[Source data]
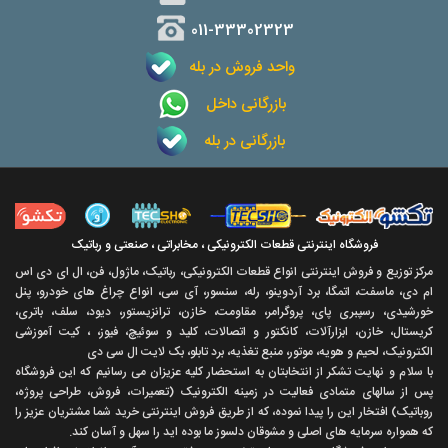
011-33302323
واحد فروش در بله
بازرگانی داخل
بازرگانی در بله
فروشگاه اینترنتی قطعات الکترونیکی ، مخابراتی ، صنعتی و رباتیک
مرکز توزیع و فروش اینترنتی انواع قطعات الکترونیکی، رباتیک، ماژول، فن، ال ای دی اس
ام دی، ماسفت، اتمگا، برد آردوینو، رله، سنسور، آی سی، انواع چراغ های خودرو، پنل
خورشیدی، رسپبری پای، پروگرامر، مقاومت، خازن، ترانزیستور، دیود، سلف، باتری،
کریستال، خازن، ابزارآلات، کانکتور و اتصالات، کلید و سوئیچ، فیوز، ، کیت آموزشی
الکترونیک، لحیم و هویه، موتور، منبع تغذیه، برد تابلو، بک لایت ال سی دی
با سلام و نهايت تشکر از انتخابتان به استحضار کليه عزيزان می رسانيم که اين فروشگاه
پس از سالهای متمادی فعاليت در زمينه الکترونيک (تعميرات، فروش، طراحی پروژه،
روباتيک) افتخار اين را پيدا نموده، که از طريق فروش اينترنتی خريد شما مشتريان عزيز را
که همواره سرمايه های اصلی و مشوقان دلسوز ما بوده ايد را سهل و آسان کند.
* * *
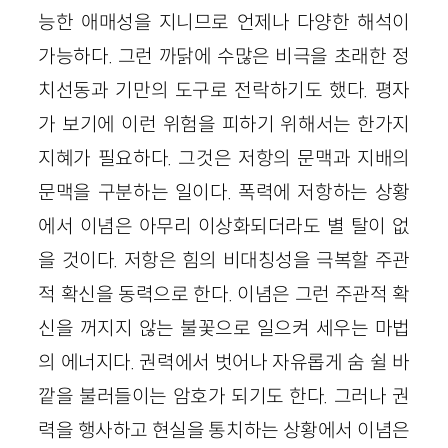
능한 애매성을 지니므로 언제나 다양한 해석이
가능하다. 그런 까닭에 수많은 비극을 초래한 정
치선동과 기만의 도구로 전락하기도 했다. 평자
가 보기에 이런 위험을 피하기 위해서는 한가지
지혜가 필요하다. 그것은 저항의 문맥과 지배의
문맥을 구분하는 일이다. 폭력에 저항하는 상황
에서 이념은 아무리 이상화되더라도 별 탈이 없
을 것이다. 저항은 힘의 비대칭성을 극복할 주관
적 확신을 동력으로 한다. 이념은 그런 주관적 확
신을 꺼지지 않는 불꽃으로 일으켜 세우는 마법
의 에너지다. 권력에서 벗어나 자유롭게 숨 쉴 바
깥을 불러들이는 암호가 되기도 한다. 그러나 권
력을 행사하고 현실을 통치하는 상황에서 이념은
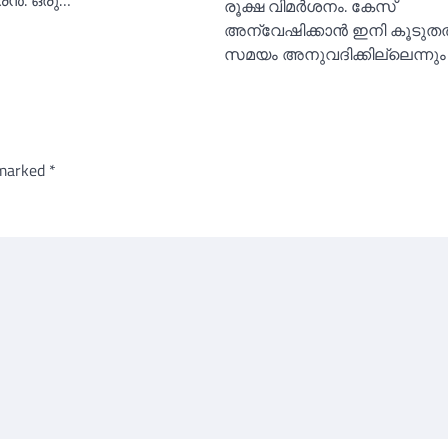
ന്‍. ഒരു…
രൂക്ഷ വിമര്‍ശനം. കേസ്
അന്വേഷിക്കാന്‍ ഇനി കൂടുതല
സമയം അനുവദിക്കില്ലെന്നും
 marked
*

[Problem statement] The entries above hold a line with "مرکز توزیع و" and a later line with "که همواره سرمايه". Write out exactly those lines and all lines between, nothing more.

[Output of the exercise]
مرکز توزیع و فروش اینترنتی انواع قطعات الکترونیکی، رباتیک، ماژول، فن، ال ای دی اس
ام دی، ماسفت، اتمگا، برد آردوینو، رله، سنسور، آی سی، انواع چراغ های خودرو، پنل
خورشیدی، رسپبری پای، پروگرامر، مقاومت، خازن، ترانزیستور، دیود، سلف، باتری،
کریستال، خازن، ابزارآلات، کانکتور و اتصالات، کلید و سوئیچ، فیوز، ، کیت آموزشی
الکترونیک، لحیم و هویه، موتور، منبع تغذیه، برد تابلو، بک لایت ال سی دی
با سلام و نهايت تشکر از انتخابتان به استحضار کليه عزيزان می رسانيم که اين فروشگاه
پس از سالهای متمادی فعاليت در زمينه الکترونيک (تعميرات، فروش، طراحی پروژه،
روباتيک) افتخار اين را پيدا نموده، که از طريق فروش اينترنتی خريد شما مشتريان عزيز را
که همواره سرمايه های اصلی و مشوقان دلسوز ما بوده ايد را سهل و آسان کند.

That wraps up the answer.